All resistant A caninum isolates that the authors have tested to date have been MDR to all 3 drug classes mentioned previously. However, it is possible that some A caninum isolates are only resistant to 1 or 2 drug classes. Of note, resistance is not an “all or none” phenomenon; resistance levels differ depending on recent treatment history of the dog(s) transmitting and carrying resistant hookworms.

6. ONLY 1 TEST IS CLINICALLY USEFUL FOR DIAGNOSING ANTHELMINTIC RESISTANCE IN A CANINUM.

The only practical method to diagnose anthelmintic resistance in A caninum is the fecal egg count reduction test, in which the number of worm eggs per gram of feces is measured both prior to and 2 weeks after treatment. Most large animal clinicians are familiar with this test, as testing for anthelmintic resistance on livestock farms has long been recommended.
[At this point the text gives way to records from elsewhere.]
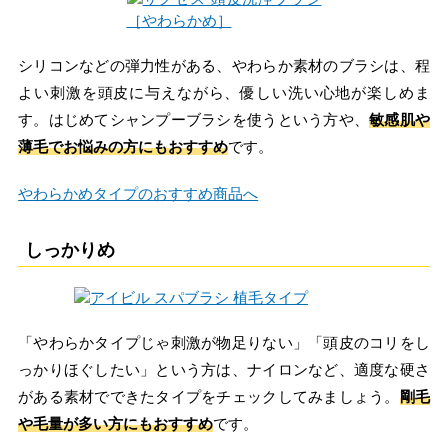
シリコンなどの弾力性がある、やわらか素材のブラシは、程
よい刺激を頭皮に与えながら、優しい洗い心地が楽しめま
す。はじめてシャンプーブラシを使うという方や、
敏感肌や
薄毛でお悩みの方にもおすすめ
です。
やわらかめタイプのおすすめ商品へ
しっかりめ
「やわらかタイプじゃ刺激が物足りない」「頭皮のコリをし
っかりほぐしたい」という方は、ナイロンなど、適度な硬さ
がある素材でできたタイプをチェックしてみましょう。
剛毛
や毛量が多い方にもおすすめ
です。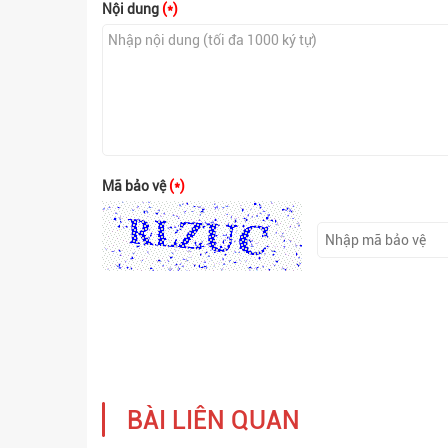
Nội dung
(*)
Mã bảo vệ
(*)
BÀI LIÊN QUAN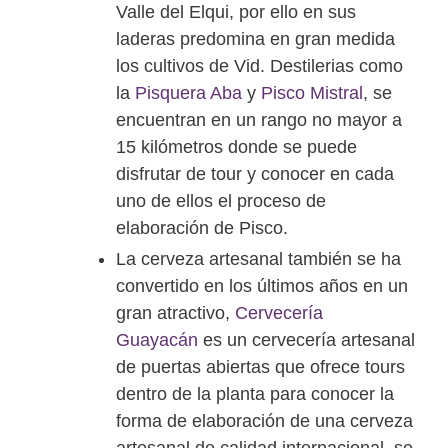
Valle del Elqui, por ello en sus
laderas predomina en gran medida
los cultivos de Vid. Destilerias como
la
Pisquera Aba
y
Pisco Mistral
, se
encuentran en un rango no mayor a
15 kilómetros donde se puede
disfrutar de tour y conocer en cada
uno de ellos el proceso de
elaboración de Pisco.
La cerveza artesanal también se ha
convertido en los últimos años en un
gran atractivo,
Cervecería
Guayacán
es un cervecería artesanal
de puertas abiertas que ofrece tours
dentro de la planta para conocer la
forma de elaboración de una cerveza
Due to the emergence of MDR hookworms in dogs, small animal clinicians should also become familiar with this test, which should be performed in any dog that has persistent hookworms.

Recommendations for performing this test and interpreting the results will be presented by the authors in a diagnostic, treatment, and management algorithm for resistant canine hookworm infections in an upcoming issue of Clinician’s Brief. This algorithm will also provide recommendations for short- and long-term case management.